PROBLEM REQUIREMENTS: Each record is to be printed again exactly, though not its pictures.

GIVEN RECORDS:
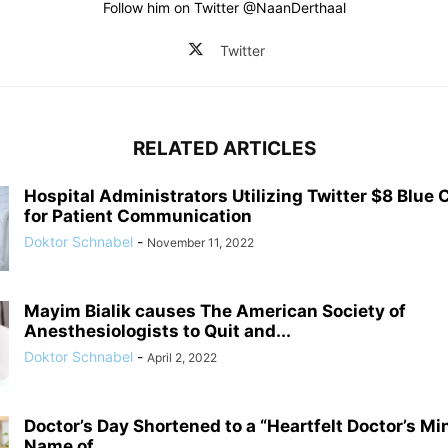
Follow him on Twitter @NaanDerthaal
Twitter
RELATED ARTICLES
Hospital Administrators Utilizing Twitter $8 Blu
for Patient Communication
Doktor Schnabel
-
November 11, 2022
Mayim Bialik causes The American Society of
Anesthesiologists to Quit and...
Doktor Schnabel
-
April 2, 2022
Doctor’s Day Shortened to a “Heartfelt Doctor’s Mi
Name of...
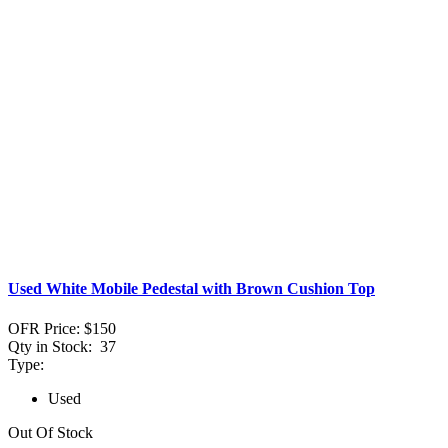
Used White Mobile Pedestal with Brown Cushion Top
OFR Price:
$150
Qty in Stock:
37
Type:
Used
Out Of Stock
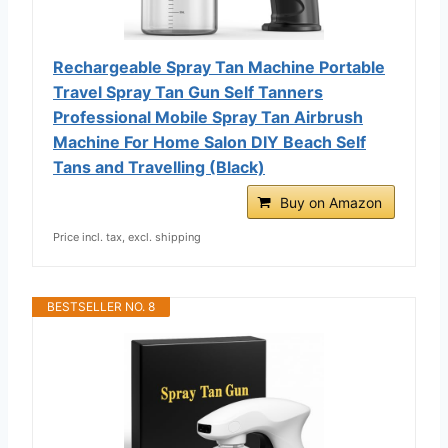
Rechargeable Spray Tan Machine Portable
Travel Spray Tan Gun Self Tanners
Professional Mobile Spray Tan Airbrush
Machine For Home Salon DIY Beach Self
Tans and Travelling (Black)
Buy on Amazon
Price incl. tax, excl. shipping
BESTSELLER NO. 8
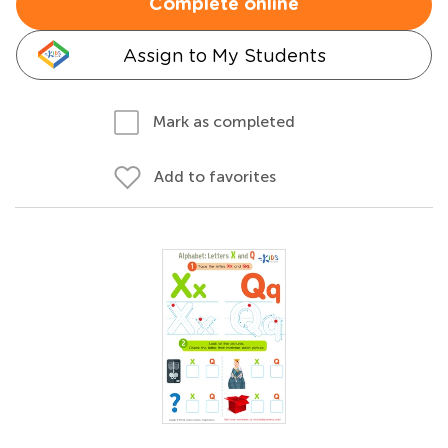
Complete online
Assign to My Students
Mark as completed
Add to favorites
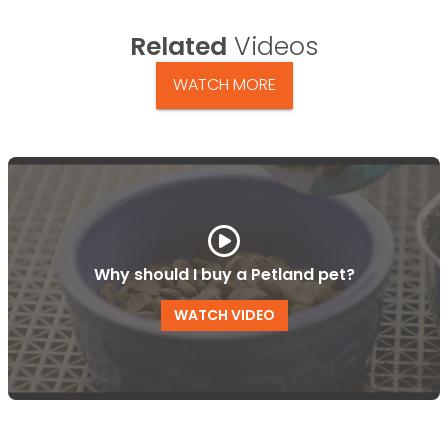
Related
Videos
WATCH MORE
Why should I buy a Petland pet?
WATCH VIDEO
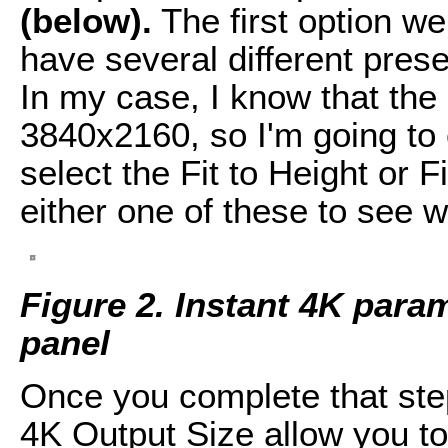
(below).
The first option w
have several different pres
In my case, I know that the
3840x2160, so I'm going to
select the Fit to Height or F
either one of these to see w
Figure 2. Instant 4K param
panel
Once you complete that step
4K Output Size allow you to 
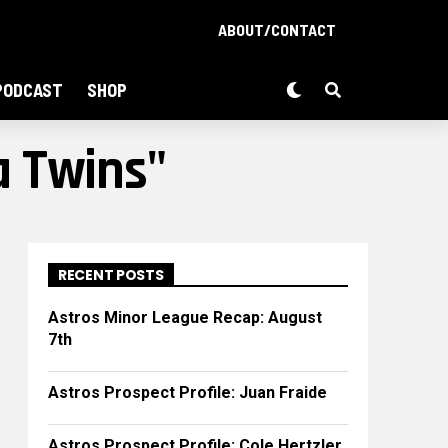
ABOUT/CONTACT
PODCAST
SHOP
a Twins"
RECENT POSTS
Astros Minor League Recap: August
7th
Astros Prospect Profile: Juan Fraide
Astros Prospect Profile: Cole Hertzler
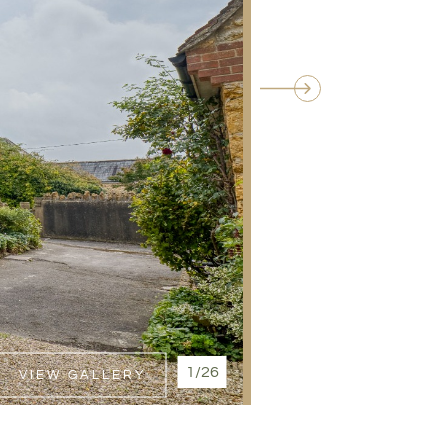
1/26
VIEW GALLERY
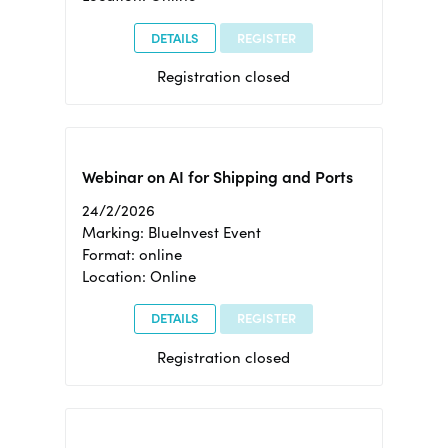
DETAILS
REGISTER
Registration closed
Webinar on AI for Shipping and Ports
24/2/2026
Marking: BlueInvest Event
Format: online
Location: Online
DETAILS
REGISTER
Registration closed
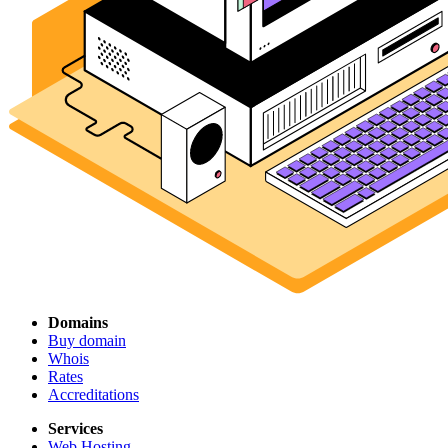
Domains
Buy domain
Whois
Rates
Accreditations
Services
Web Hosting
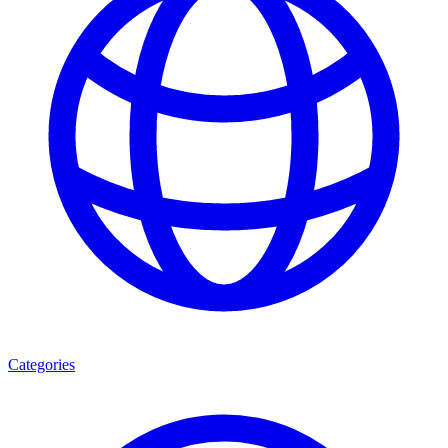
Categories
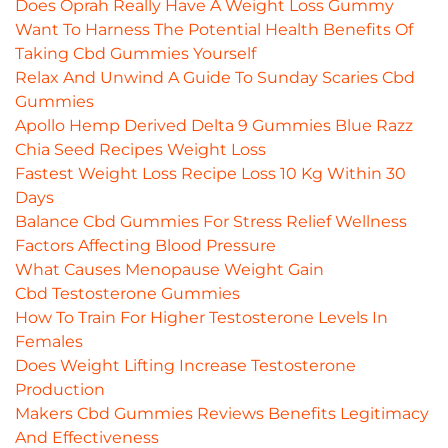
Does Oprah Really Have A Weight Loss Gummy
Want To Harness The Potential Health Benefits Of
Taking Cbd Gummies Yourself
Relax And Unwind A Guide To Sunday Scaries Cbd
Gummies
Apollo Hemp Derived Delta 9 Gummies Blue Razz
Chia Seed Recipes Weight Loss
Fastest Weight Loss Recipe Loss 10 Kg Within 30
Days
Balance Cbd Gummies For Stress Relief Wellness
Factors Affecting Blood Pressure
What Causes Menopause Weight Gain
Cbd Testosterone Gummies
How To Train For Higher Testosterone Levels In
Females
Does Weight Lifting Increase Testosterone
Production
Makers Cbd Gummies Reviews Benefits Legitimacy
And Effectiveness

EXPECTED ANSWER:
Follow him on Twitter @NaanDerthaal
Twitter
RELATED ARTICLES
Hospital Administrators Utilizing Twitter $8 Blu
for Patient Communication
Doktor Schnabel
-
November 11, 2022
Mayim Bialik causes The American Society of
Anesthesiologists to Quit and...
Doktor Schnabel
-
April 2, 2022
Doctor’s Day Shortened to a “Heartfelt Doctor’s Mi
Name of...
Used White Mobile Pedestal with Brown Cushion Top
OFR Price:
$150
Qty in Stock:
37
Type:
Used
Out Of Stock
Rechargeable Spray Tan Machine Portable
Travel Spray Tan Gun Self Tanners
Professional Mobile Spray Tan Airbrush
Machine For Home Salon DIY Beach Self
Tans and Travelling (Black)
Buy on Amazon
Price incl. tax, excl. shipping
BESTSELLER NO. 8
Complete online
Assign to My Students
Mark as completed
Add to favorites
Related
Videos
WATCH MORE
Why should I buy a Petland pet?
WATCH VIDEO
(below).
The first option w
have several different pres
In my case, I know that the
3840x2160, so I'm going to
select the Fit to Height or F
either one of these to see w
Figure 2. Instant 4K param
panel
Once you complete that step
4K Output Size allow you to 
ABOUT/CONTACT
PODCAST
SHOP
a Twins"
RECENT POSTS
Astros Minor League Recap: August
7th
Astros Prospect Profile: Juan Fraide
Astros Prospect Profile: Cole Hertzler
1/26
VIEW GALLERY
DETAILS
REGISTER
Registration closed
Webinar on AI for Shipping and Ports
24/2/2026
Marking: BlueInvest Event
Format: online
Location: Online
DETAILS
REGISTER
Registration closed
Domains
Buy domain
Whois
Rates
Accreditations
Services
Web Hosting
Categories
Does Oprah Really Have A Weight Loss Gummy
Want To Harness The Potential Health Benefits Of
Taking Cbd Gummies Yourself
Relax And Unwind A Guide To Sunday Scaries Cbd
Gummies
Apollo Hemp Derived Delta 9 Gummies Blue Razz
Chia Seed Recipes Weight Loss
Fastest Weight Loss Recipe Loss 10 Kg Within 30
Days
Balance Cbd Gummies For Stress Relief Wellness
Factors Affecting Blood Pressure
What Causes Menopause Weight Gain
Cbd Testosterone Gummies
How To Train For Higher Testosterone Levels In
Females
Does Weight Lifting Increase Testosterone
Production
Makers Cbd Gummies Reviews Benefits Legitimacy
And Effectiveness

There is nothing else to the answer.